La Vitti de Buñuel tenía ganas de vivir; coincidió en el tiempo con la celebración de Godard, cuando el francés de origen suizo advertía la validez del “cambio en las formas” del aragonés, formado en la Residencia de Estudiantes y pasado por las planchas incandescentes del surrealismo bretoniano. A ella le llegó la influencia de la Nouvelle Vague indirectamente, a través de la dupla distante Buñuel-Carrier, que ganaron el León de Oro con Belle de jour, pero les conmovió realmente La chinoise de Godard. Vitti pertenecía ya al elenco de los que entienden el arte por encima de los galardones y los éxitos.
La actriz debutó con 14 años en el teatro, justo al acabar la Segunda Guerra Mundial. Era una niña astigmática, miope, hipermétrope y sufría de presbicia; duró pocos años sobre el proscenio, pero tuvo tiempo de participar en piezas de Moliére y de Brecht. Cuando probó el cine, lo tenía todo en contra en materia de declamación, pero encontró el botón mágico, gracias a su voz cálida, esgrimida en el doblaje de Dorian Gray, en El grito. Se le abrían así las puertas de la citada trilogía de la incomunicación.
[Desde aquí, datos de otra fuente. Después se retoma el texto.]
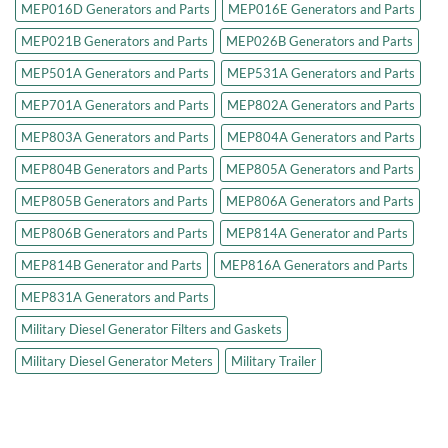
MEP016D Generators and Parts
MEP016E Generators and Parts
MEP021B Generators and Parts
MEP026B Generators and Parts
MEP501A Generators and Parts
MEP531A Generators and Parts
MEP701A Generators and Parts
MEP802A Generators and Parts
MEP803A Generators and Parts
MEP804A Generators and Parts
MEP804B Generators and Parts
MEP805A Generators and Parts
MEP805B Generators and Parts
MEP806A Generators and Parts
MEP806B Generators and Parts
MEP814A Generator and Parts
MEP814B Generator and Parts
MEP816A Generators and Parts
MEP831A Generators and Parts
Military Diesel Generator Filters and Gaskets
Military Diesel Generator Meters
Military Trailer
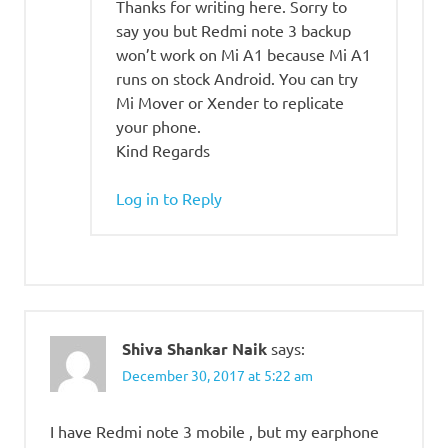
Thanks for writing here. Sorry to
say you but Redmi note 3 backup
won’t work on Mi A1 because Mi A1
runs on stock Android. You can try
Mi Mover or Xender to replicate
your phone.
Kind Regards
Log in to Reply
Shiva Shankar Naik
says:
December 30, 2017 at 5:22 am
I have Redmi note 3 mobile , but my earphone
Antes de desaparecer de la arena del gran circo, tuvo momentos de estrellato en el cine italiano en blanco y negro. Se le daba bien la comedia all'italiana, algo que da más dinero y más público que vestirse de Colombina en la Comedia del Arte. Se dijo pronto que su presencia descartaría a la suprema Sofía Loren. Con El demonio de los celos (1970), el brillante Ettore Escola la puso en casa: le obsequió con la pátina de artista a la sombra de lo que había sido el neorrealismo italiano. Vittorio de Sica con sus bicicletas o su papel de alcalde de un pueblo, que se hace pasar por un héroe de la guerra colonial del Duce en Abisinia, era el pasado. Y aquel pasado de repente se convirtió en remoto. Monica Vitti apostó por el cambio de decorado.
La Italia del sorpasso, la de los grandes padrones de la industria, como Agnelli, Romiti y Olivetti, reclamaba un cine nuevo. Las historias de amor napolitano, con la Loren vestida de florero, y Marcelo, con traje gris raído, estaban de capa caída. Monica Vitti lo entendió. Tuvo éxitos de relumbrón en Cinecitta con Alberto Sordi. No se le resistieron los Gasman, Tognazzi o Manfredi. Ninguno salió vivo, pero ella, la bellisima fanciula, solo repitió con Antonioni para televisión en El misterio de Oberwarld (1980). ¿Se había reservado para el vetusto veterano? No. Solo se puso a prueba poco después, como directora, en Escándalo secreto. Al final de aquel periodo llegaron la narrativa autobiográfica, la vela sobre el Tirreno, el mar de los romanos, y las tardes tediosas de domingo.
En Italia, el público la recuerda nítidamente; hoy, día de luto, en Roma se dice que ella, una chica preciosa de la Fontana, era distinta de las demás estrellas. Los cierto es que los italianos no aguantan ya películas enteras y eternas, como La Dolce Vitta de Fellini, precisamente porque la espalda socorrida de Anita Ekberg o tiene el encanto de su ragazza. Vitti se desnudó en sus dos libros aubiográficos; escribió sobre sus dudas y sus intentos de suicidio. Pero la gente la entiende y la salva, como tantas veces ha hecho la opinión de su país al proteger a los más amados, como Caruso o la misma Silvana Mangano. No hace ni dos años, en el cumpleaños de la actriz, se repusieron algunas de sus películas y dos documentales en la Fiesta del Cine de Roma. Fue un éxito rotundo. Cuando a los transalpinos se les sube la nostalgia, todo suena a Novecento.